Le Parlement européen et la Commission dénoncent la situation des migrants en Bosnie-Herzégovine

La Commission européenne et le Parlement européen ont dénoncé, mardi 19 janvier, la situation humanitaire aux frontières extérieures de l’UE et, plus particulièrement, les conditions de vie des migrants en Bosnie-Herzégovine où les « autorités n’ont pas agi de manière responsable », a dénoncé la commissaire aux Affaires intérieures, Ylva Johansson.

Dans ce débat d'actualité consacré aux points chauds aux frontières extérieures de l’Union, en Grèce ou aux Canaries, où le nombre d’arrivées irrégulières a d’ailleurs augmenté de 1 000% en 2020, c’est surtout la situation à la frontière entre la Bosnie et la Croatie qui a attiré l'attention des députés et de la Commission.

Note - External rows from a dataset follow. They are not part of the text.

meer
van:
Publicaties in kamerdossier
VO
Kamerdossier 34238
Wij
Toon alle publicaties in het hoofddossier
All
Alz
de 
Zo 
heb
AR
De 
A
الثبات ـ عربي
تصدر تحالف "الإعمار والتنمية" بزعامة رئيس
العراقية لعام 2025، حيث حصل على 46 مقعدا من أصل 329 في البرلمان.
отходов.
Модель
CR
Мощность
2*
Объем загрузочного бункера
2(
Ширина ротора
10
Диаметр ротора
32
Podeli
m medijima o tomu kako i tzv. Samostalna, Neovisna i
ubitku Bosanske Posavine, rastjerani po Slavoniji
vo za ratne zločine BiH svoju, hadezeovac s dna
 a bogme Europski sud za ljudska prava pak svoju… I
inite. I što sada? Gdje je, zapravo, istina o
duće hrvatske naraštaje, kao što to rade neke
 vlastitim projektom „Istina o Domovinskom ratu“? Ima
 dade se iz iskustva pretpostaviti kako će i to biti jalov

Face à des députés demandant, comme le groupe des Verts/ALE, que les migrants de Bosnie-Herzégovine soient relocalisés dans les États membres, la commissaire a dû justifier son action, à la fin de l'année dernière et au début de l’année courante, visant à encourager les autorités bosniaques à trouver des solutions d’hébergement plus durables pour les migrants.

Après l’incendie, le 23 décembre dernier, du camp de Lipa, plus de 1 000 personnes ont dû être relogées de manière provisoire dans des abris de fortune et des tentes (900 personnes sont aujourd’hui dans des tentes provisoires) alors qu’un centre plus adapté - le camp de Bira, fermé en septembre 2020 par les autorités - « existe à quelques kilomètres » de là, a rappelé la commissaire.

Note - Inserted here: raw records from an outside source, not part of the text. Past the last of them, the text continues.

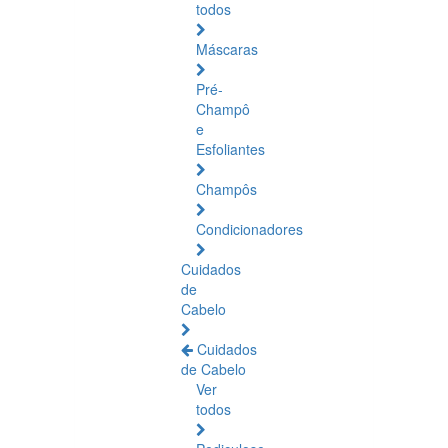
todos
Máscaras
Pré-
Champô
e
Esfoliantes
Champôs
Condicionadores
Cuidados
de
Cabelo
Cuidados
de Cabelo
Ver
todos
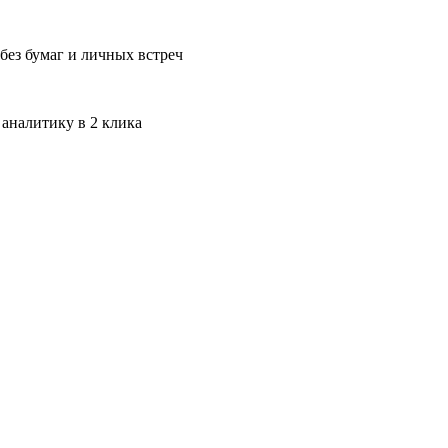
без бумаг и личных встреч
 аналитику в 2 клика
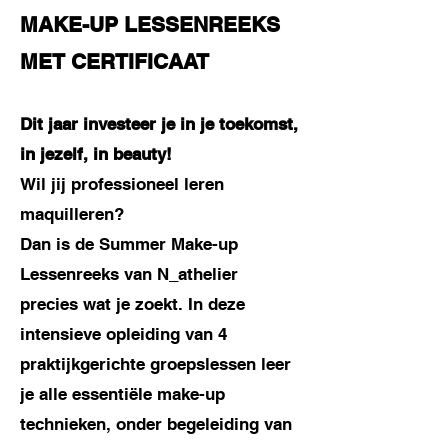
MAKE-UP LESSENREEKS
MET CERTIFICAAT
Dit jaar investeer je in je toekomst,
in jezelf, in beauty!
Wil jij professioneel leren
maquilleren?
Dan is de Summer Make-up
Lessenreeks van N_athelier
precies wat je zoekt. In deze
intensieve opleiding van 4
praktijkgerichte groepslessen leer
je alle essentiële make-up
technieken, onder begeleiding van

Pour Mme Johansson, le fait de laisser ces personnes sans solution d’accueil plus durable « nuit à la réputation » du pays, par ailleurs candidat à l’adhésion et qui reçoit des fonds européens pour gérer ces situations. La Bosnie-Herzégovine, qui a reçu en janvier une nouvelle aide de 3,5 millions d'euros, doit montrer qu’elle « est capable de gérer les flux migratoires ».

En ce qui concerne la Grèce, en revanche, la commissaire a rejeté les accusations de certains élus selon lesquelles rien n’aurait changé. La situation, qui reste sérieuse, s’est améliorée, a dit la commissaire, et les îles grecques n’abritent plus que 15 000 migrants alors qu'il y en avait encore 42 000 à la fin de 2019.

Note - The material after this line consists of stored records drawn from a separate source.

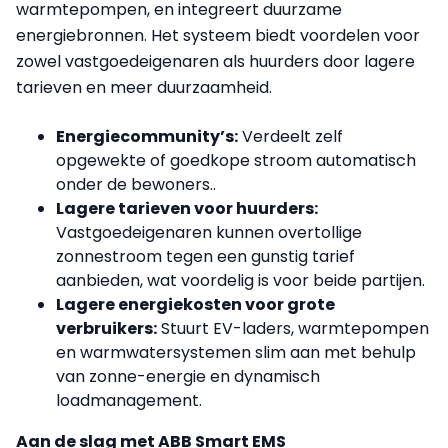
warmtepompen, en integreert duurzame
energiebronnen. Het systeem biedt voordelen voor
zowel vastgoedeigenaren als huurders door lagere
tarieven en meer duurzaamheid.
Energiecommunity’s:
Verdeelt zelf
opgewekte of goedkope stroom automatisch
onder de bewoners..
Lagere tarieven voor huurders:
Vastgoedeigenaren kunnen overtollige
zonnestroom tegen een gunstig tarief
aanbieden, wat voordelig is voor beide partijen.
Lagere energiekosten voor grote
verbruikers:
Stuurt EV-laders, warmtepompen
en warmwatersystemen slim aan met behulp
van zonne-energie en dynamisch
loadmanagement.
Aan de slag met ABB Smart EMS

Dans l’hémicycle, de nombreux élus ont demandé que cessent les pratiques de refoulement, dont sont notamment accusées la Croatie, la Grèce et l’agence Frontex, mais aussi les politiques d’externalisation de la migration à travers les coopérations de l'UE avec les garde-côtes libyens et turcs, a dénoncé, par exemple, la socialiste portugaise Isabel Santos. (Solenn Paulic)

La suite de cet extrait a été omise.